A slightly different version of this story appears in issue 5 of Medium Chill. Buy it here.
It was when the river disappeared that we knew once and for all we’d lost. I remember how we all just stood there unbelieving with our bottles of chilled Prosecco and our fluted glass stemware, our foldable camping chairs and plastic coolers of ice and cans of beer, gaping at a muddy trench freshly scraped into the earth that had once been flowing water and our refuge from everyday urban malaise. Even the riverbank, on which we’d sat on so many Saturday afternoons getting pleasantly drunk in the open air and managing to find some temporary affection for this city we’d come to inhabit only by necessity, was now mostly obliterated, transformed into a craggy, irregular precipice overlooking the morass. We sighed and cursed in exasperation and one of us chucked a full can of lager into the former river and watched as it was quickly consumed by mud.

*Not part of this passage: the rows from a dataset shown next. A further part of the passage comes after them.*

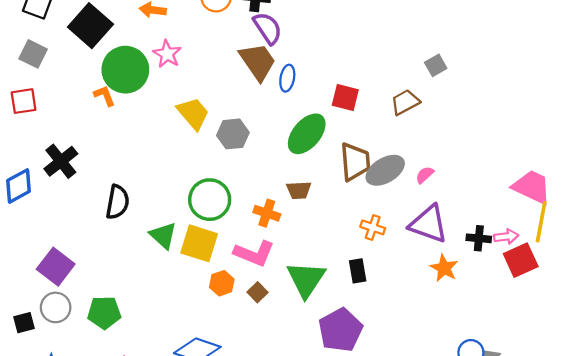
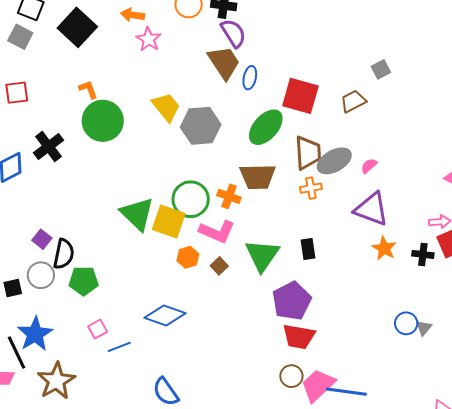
gray square: (33, 54) -> (20, 37), moved
pink star: (167, 54) -> (149, 39), moved
green circle: (125, 70) -> (103, 121), moved
red square: (345, 97) -> (300, 96), size x1.5
gray hexagon: (233, 134) -> (201, 126), size x1.4
brown trapezoid: (299, 190) -> (258, 177), size x1.6
green circle: (210, 200) -> (191, 199), moved
black semicircle: (117, 202) -> (64, 254), moved
orange cross: (373, 227) -> (311, 188), moved, turned -30
green triangle: (163, 235) -> (137, 214), size x1.4
black cross: (479, 238) -> (423, 254), moved
purple square: (56, 267) -> (42, 239), size x0.6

We’d only begun coming to this spot a few months before, after most of the nearby pubs and restaurants in the city had disappeared. At least all the ones worth frequenting. Before that, it had only been the outdoor seating that was there one day and gone the next, but then later it was the actual establishments themselves erased from existence. Sizable swaths of al fresco seating we’d enjoyed on so many occasions were abruptly replaced by parking lots and barren concrete slabs. We’d ranted and raved each time, but even though the local language was close enough to our own for us to effectively convey our indignation, our protests went unacknowledged. The café tables and chairs were gone, followed by the pubs themselves and then finally the idyllic riverfront and, with it, our will to continue to find the good in this place.
The oddest part was that none of the locals seemed to acknowledge the absence, as though the memory associated with each place had also been wiped clean. Each time a patio or terrace or courtyard or rooftop where we’d previously sat and had drinks went vacant, we’d asked the proprietors what had happened. They’d only offered to seat us at any of the booths or tables inside the dining room. “Why can’t we sit outdoors? Where did the outdoor seating go?” we’d asked over and over and had been told that we would be much more comfortable sitting indoors. Which, of course, wasn’t true. Drinking outdoors is a uniquely pleasurable experience impossible to capture in even the nicest indoor establishments.
We had compromised our principles and continued to go out for drinks in the evenings after work or on early weekend afternoons when the weather was nice enough to justify it. We had seated ourselves begrudgingly at tables and booths in indoor dining rooms but had then snuck outside with our pints or cocktails to drink them surreptitiously among groups of huddled smokers. It was a temporary solution, of course, but it was still nice to be intoxicated in the open air. But then, one by one, the places themselves had vanished as though they’d never existed, leaving only plywood or cinder block walls in place of what had previously been familiar and welcoming front entrances.
After that, we’d taken to the riverbank, and, with summer approaching, it felt good to be out having a few drinks in the fresh air in the shadow of that imposing megalopolis. Sometimes we’d dive from the highway bridge and swim around giggling and half naked in the swirling current underneath or bring our fishing poles and cast our lines into the water and then bask in the warm sun as the alcohol took effect and we forgot for a few fleeting moments where we were. And then within a few months the river too was gone, the city’s landscape irrevocably altered. It was a finishing blow, an unequivocal demonstration of authority.
Most of us admitted defeat then. We capitulated. We went to work and came home every day around 5:30, but, instead of going out in the evenings, we had people over for taciturn drinks in our own living rooms or we got drunk safely at our friends’ houses. We went to dinner sometimes and ordered no more than two glasses of the house red and minded our manners and kept the volume level down. We made sure not to enjoy ourselves too much. On the weekends, we slept in a little and then did laundry or maybe went to the gym for an hour or so and later stayed in for lunch or dinner before nodding off in bed while reading at 9:30.
A few of us resisted and performed passive acts of rebellion, such as drinking on curbsides or on the front stoops of apartment buildings or having a few road beers in local taxi cabs. We passed them often on our way home from work or an early dinner and reflected nostalgically on how we’d lived only a few months earlier. Although we knew by then that these dissidents were destined to fail, we still felt some affection for the noble futility of their stance. Soon enough, though, the people themselves disappeared without warning and with no clear explanation. Acquaintances we’d known for years and considered part of our social circle were just gone, leaving not a flat expanse or a walled edifice but a complete void.
Sometimes it seems as though the relationship between citizens and an autocratic authority is best represented through the arms race of people who want to get drunk outside and powerful entities that pointedly do not want this to happen. There was a time, when we were young and carefree and considered ourselves excluded from the social norms of our adopted countries, that we enthusiastically engaged in this struggle, but that time has now passed. Now we are bent double by the system and surrendered to the will of absolute control. We drink and laugh still. We carouse, but we do it in the relative safety of our own homes.